I will check on it :)

You mentioned that other than complexation of the ions with suitable completing agent and then by using UV-Vis spectroscopy you can quantitate ionic concentration on developing calib curve. If not you can precipitate the ions and by using equivalence relations you can estimate the concentration.

You may also try to use ion-selective electrodes.

You have the possibility to use ion-selective electrodes? If not, Ag(I) ions can be analysed by a turbidimetric method, while for Cu(II) ions determination can be used a spectrophotometric method.
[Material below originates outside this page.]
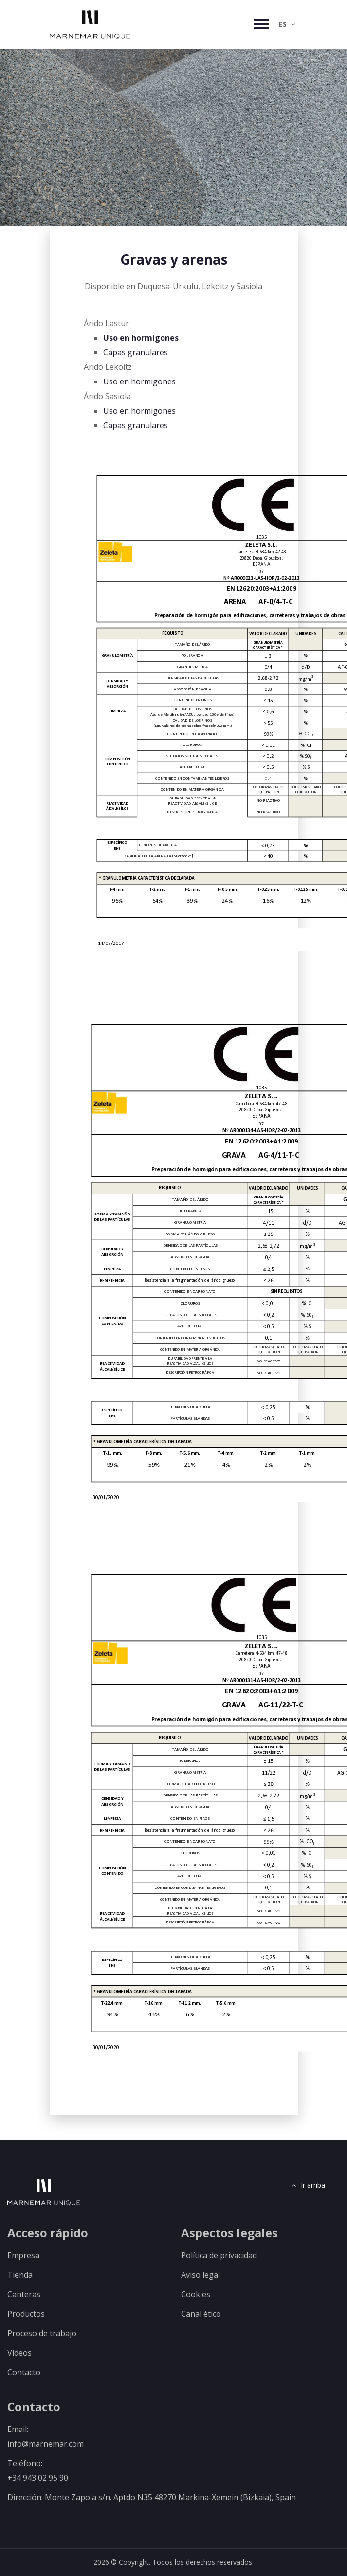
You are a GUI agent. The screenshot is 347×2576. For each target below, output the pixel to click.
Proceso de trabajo (41, 2333)
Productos (26, 2313)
If you are interested in these alternatives, please let me know and I will send you all the technical details.

Laura Bulgariu I don't have ion-selective on hand at the moment. I am aware also that ion selective might have interference due to other ions but not sure which!

If you can send me data over turbidimetric method & spectrophotometric method, I would appreciate it.

For Cu(II) determination, please see the paper: Article SPECTROPHOTOMETRIC DETERMINATION OF Cu(II), Co(II) AND Ni(II...

The turbidimetric method for Ag (I) ion analysis will be sent later, after the English translation.

Dear Mona, maybe a bit exotic..but NMR based chelatometry does also work (see enclosed poster-pdf)...good luck

Alfred

Do you want to measure this in the same solution ?

What complexes do you have in solution ?

Do you have other metals tin there ? what pH ?

This is not an easy question !

The easiest approach is to compare analyses of total element (ICP-MS) with colorimetric measurements of the complexe(s). But this works only in case where you have only one complex, or non overlaping ones.

ISE have known selectivities towards other ions, ie you can take their selectivity into account when choosing the type of ISE. But more important: "free ions" per se do not exist in solution. The theoretical description by the Nernst equation is strictly valid only for highly diluted solutions (10-6M), the more ions there are the more Dipole-Dipole interactions become relevant. I want to rephrase your question: you are interested in the binding constant of ions in a specific system. The specific binding energy is a function of the type and amount of the counterions.